Connect to an existing frame in Stata and return a new Frame instance that can be used to access it.

Parameters:

name (str) – Name of an existing Stata frame.

Returns:

A Frame that corresponds to the existing frame in Stata.

Return type:

Frame

Raises:

FrameError – This error can be raised if

  • the frame name does not already exist in Stata.
  • Python fails to connect to the frame.
classmethod create(name)

Create a new frame in Stata and return a new Frame instance that can be used to access it.

Parameters:name (str) – Name of the Stata frame to create.
Returns:A new Frame that corresponds to the new frame in Stata.
Return type:Frame
Raises:FrameError – If the creation of the new frame in Stata fails.
addObs(n, nofill=False)

Add n observations to the frame. By default, the added observations are filled with the appropriate missing-value code. If nofill is specified and equal to True, the added observations are not filled, which speeds up the process. Setting nofill to True is not recommended. If you choose this setting, it is your responsibility to ensure that the added observations are ultimately filled in or removed before control is returned to Stata.
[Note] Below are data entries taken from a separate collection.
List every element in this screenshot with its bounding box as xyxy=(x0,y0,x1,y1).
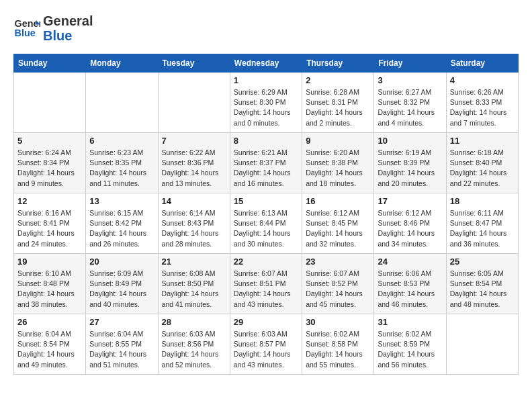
calendar-cell: 14Sunrise: 6:14 AMSunset: 8:43 PMDayligh… xyxy=(158,193,230,254)
calendar-cell: 25Sunrise: 6:05 AMSunset: 8:54 PMDayligh… xyxy=(446,254,518,314)
calendar-cell: 8Sunrise: 6:21 AMSunset: 8:37 PMDaylight… xyxy=(230,133,302,193)
day-number: 1 xyxy=(234,75,298,85)
day-number: 16 xyxy=(306,196,370,206)
calendar-cell: 30Sunrise: 6:02 AMSunset: 8:58 PMDayligh… xyxy=(302,314,374,375)
day-info: Sunrise: 6:12 AMSunset: 8:46 PMDaylight:… xyxy=(378,208,442,249)
calendar-cell: 9Sunrise: 6:20 AMSunset: 8:38 PMDaylight… xyxy=(302,133,374,193)
calendar-cell: 22Sunrise: 6:07 AMSunset: 8:51 PMDayligh… xyxy=(230,254,302,314)
calendar-cell: 24Sunrise: 6:06 AMSunset: 8:53 PMDayligh… xyxy=(374,254,446,314)
day-info: Sunrise: 6:11 AMSunset: 8:47 PMDaylight:… xyxy=(450,208,515,249)
day-number: 19 xyxy=(17,257,82,267)
day-info: Sunrise: 6:03 AMSunset: 8:56 PMDaylight:… xyxy=(162,329,226,370)
calendar-cell: 12Sunrise: 6:16 AMSunset: 8:41 PMDayligh… xyxy=(14,193,86,254)
day-info: Sunrise: 6:12 AMSunset: 8:45 PMDaylight:… xyxy=(306,208,370,249)
calendar-cell: 2Sunrise: 6:28 AMSunset: 8:31 PMDaylight… xyxy=(302,73,374,133)
day-info: Sunrise: 6:18 AMSunset: 8:40 PMDaylight:… xyxy=(450,148,515,189)
day-number: 12 xyxy=(17,196,82,206)
weekday-header-sunday: Sunday xyxy=(14,54,86,73)
day-number: 4 xyxy=(450,75,515,85)
day-number: 9 xyxy=(306,136,370,146)
day-info: Sunrise: 6:02 AMSunset: 8:59 PMDaylight:… xyxy=(378,329,442,370)
calendar-cell: 23Sunrise: 6:07 AMSunset: 8:52 PMDayligh… xyxy=(302,254,374,314)
weekday-header-tuesday: Tuesday xyxy=(158,54,230,73)
calendar-cell: 18Sunrise: 6:11 AMSunset: 8:47 PMDayligh… xyxy=(446,193,518,254)
day-number: 24 xyxy=(378,257,442,267)
day-info: Sunrise: 6:21 AMSunset: 8:37 PMDaylight:… xyxy=(234,148,298,189)
day-number: 11 xyxy=(450,136,515,146)
calendar-cell: 5Sunrise: 6:24 AMSunset: 8:34 PMDaylight… xyxy=(14,133,86,193)
day-number: 21 xyxy=(162,257,226,267)
day-info: Sunrise: 6:19 AMSunset: 8:39 PMDaylight:… xyxy=(378,148,442,189)
calendar-cell: 11Sunrise: 6:18 AMSunset: 8:40 PMDayligh… xyxy=(446,133,518,193)
day-number: 28 xyxy=(162,317,226,327)
logo: General Blue General Blue xyxy=(13,13,93,43)
day-info: Sunrise: 6:08 AMSunset: 8:50 PMDaylight:… xyxy=(162,269,226,310)
day-info: Sunrise: 6:13 AMSunset: 8:44 PMDaylight:… xyxy=(234,208,298,249)
day-info: Sunrise: 6:06 AMSunset: 8:53 PMDaylight:… xyxy=(378,269,442,310)
day-number: 29 xyxy=(234,317,298,327)
day-info: Sunrise: 6:04 AMSunset: 8:55 PMDaylight:… xyxy=(89,329,154,370)
day-info: Sunrise: 6:07 AMSunset: 8:51 PMDaylight:… xyxy=(234,269,298,310)
day-info: Sunrise: 6:29 AMSunset: 8:30 PMDaylight:… xyxy=(234,87,298,128)
weekday-header-monday: Monday xyxy=(86,54,158,73)
day-number: 10 xyxy=(378,136,442,146)
day-info: Sunrise: 6:22 AMSunset: 8:36 PMDaylight:… xyxy=(162,148,226,189)
day-info: Sunrise: 6:15 AMSunset: 8:42 PMDaylight:… xyxy=(89,208,154,249)
page-header: General Blue General Blue xyxy=(13,13,519,43)
calendar-cell: 31Sunrise: 6:02 AMSunset: 8:59 PMDayligh… xyxy=(374,314,446,375)
calendar-cell: 1Sunrise: 6:29 AMSunset: 8:30 PMDaylight… xyxy=(230,73,302,133)
calendar-cell: 4Sunrise: 6:26 AMSunset: 8:33 PMDaylight… xyxy=(446,73,518,133)
day-number: 25 xyxy=(450,257,515,267)
day-number: 8 xyxy=(234,136,298,146)
day-number: 5 xyxy=(17,136,82,146)
day-number: 13 xyxy=(89,196,154,206)
day-number: 26 xyxy=(17,317,82,327)
day-number: 2 xyxy=(306,75,370,85)
calendar-cell: 13Sunrise: 6:15 AMSunset: 8:42 PMDayligh… xyxy=(86,193,158,254)
calendar-cell xyxy=(86,73,158,133)
calendar-table: SundayMondayTuesdayWednesdayThursdayFrid… xyxy=(13,54,519,375)
day-number: 22 xyxy=(234,257,298,267)
day-info: Sunrise: 6:27 AMSunset: 8:32 PMDaylight:… xyxy=(378,87,442,128)
day-number: 27 xyxy=(89,317,154,327)
day-number: 18 xyxy=(450,196,515,206)
day-info: Sunrise: 6:14 AMSunset: 8:43 PMDaylight:… xyxy=(162,208,226,249)
day-info: Sunrise: 6:20 AMSunset: 8:38 PMDaylight:… xyxy=(306,148,370,189)
day-info: Sunrise: 6:09 AMSunset: 8:49 PMDaylight:… xyxy=(89,269,154,310)
day-number: 20 xyxy=(89,257,154,267)
day-info: Sunrise: 6:26 AMSunset: 8:33 PMDaylight:… xyxy=(450,87,515,128)
day-number: 31 xyxy=(378,317,442,327)
calendar-cell: 6Sunrise: 6:23 AMSunset: 8:35 PMDaylight… xyxy=(86,133,158,193)
calendar-cell xyxy=(158,73,230,133)
day-info: Sunrise: 6:03 AMSunset: 8:57 PMDaylight:… xyxy=(234,329,298,370)
calendar-cell: 21Sunrise: 6:08 AMSunset: 8:50 PMDayligh… xyxy=(158,254,230,314)
day-info: Sunrise: 6:05 AMSunset: 8:54 PMDaylight:… xyxy=(450,269,515,310)
calendar-cell: 10Sunrise: 6:19 AMSunset: 8:39 PMDayligh… xyxy=(374,133,446,193)
calendar-cell: 28Sunrise: 6:03 AMSunset: 8:56 PMDayligh… xyxy=(158,314,230,375)
day-number: 17 xyxy=(378,196,442,206)
calendar-cell: 17Sunrise: 6:12 AMSunset: 8:46 PMDayligh… xyxy=(374,193,446,254)
day-number: 14 xyxy=(162,196,226,206)
day-info: Sunrise: 6:07 AMSunset: 8:52 PMDaylight:… xyxy=(306,269,370,310)
svg-text:Blue: Blue xyxy=(15,28,36,38)
calendar-cell: 26Sunrise: 6:04 AMSunset: 8:54 PMDayligh… xyxy=(14,314,86,375)
day-number: 30 xyxy=(306,317,370,327)
day-info: Sunrise: 6:10 AMSunset: 8:48 PMDaylight:… xyxy=(17,269,82,310)
calendar-cell xyxy=(446,314,518,375)
weekday-header-thursday: Thursday xyxy=(302,54,374,73)
day-info: Sunrise: 6:28 AMSunset: 8:31 PMDaylight:… xyxy=(306,87,370,128)
day-info: Sunrise: 6:24 AMSunset: 8:34 PMDaylight:… xyxy=(17,148,82,189)
day-info: Sunrise: 6:23 AMSunset: 8:35 PMDaylight:… xyxy=(89,148,154,189)
calendar-cell: 3Sunrise: 6:27 AMSunset: 8:32 PMDaylight… xyxy=(374,73,446,133)
calendar-cell: 15Sunrise: 6:13 AMSunset: 8:44 PMDayligh… xyxy=(230,193,302,254)
day-number: 15 xyxy=(234,196,298,206)
calendar-cell: 16Sunrise: 6:12 AMSunset: 8:45 PMDayligh… xyxy=(302,193,374,254)
calendar-cell xyxy=(14,73,86,133)
calendar-cell: 27Sunrise: 6:04 AMSunset: 8:55 PMDayligh… xyxy=(86,314,158,375)
calendar-cell: 29Sunrise: 6:03 AMSunset: 8:57 PMDayligh… xyxy=(230,314,302,375)
calendar-cell: 19Sunrise: 6:10 AMSunset: 8:48 PMDayligh… xyxy=(14,254,86,314)
day-info: Sunrise: 6:04 AMSunset: 8:54 PMDaylight:… xyxy=(17,329,82,370)
day-info: Sunrise: 6:16 AMSunset: 8:41 PMDaylight:… xyxy=(17,208,82,249)
day-number: 3 xyxy=(378,75,442,85)
calendar-cell: 20Sunrise: 6:09 AMSunset: 8:49 PMDayligh… xyxy=(86,254,158,314)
There need not be any variables defined to add observations. If you are attempting to create a frame from nothing, you can add the observations first and then add the variables.

Parameters:
  • n (int) – Number of observations to add.
  • nofill (bool, optional) – Do not fill the added observations. Default is False.
Raises:

ValueError – If the number of observations to add, n, exceeds the limit of observations.

addVarByte(name)

Add a variable of type byte to the frame.

Parameters:name (str) – Name of the variable to be created.
Raises:ValueError – If name is not a valid Stata variable name.
addVarDouble(name)

Add a variable of type double to the frame.

Parameters:name (str) – Name of the variable to be created.
Raises:ValueError – If name is not a valid Stata variable name.
addVarFloat(name)

Add a variable of type float to the frame.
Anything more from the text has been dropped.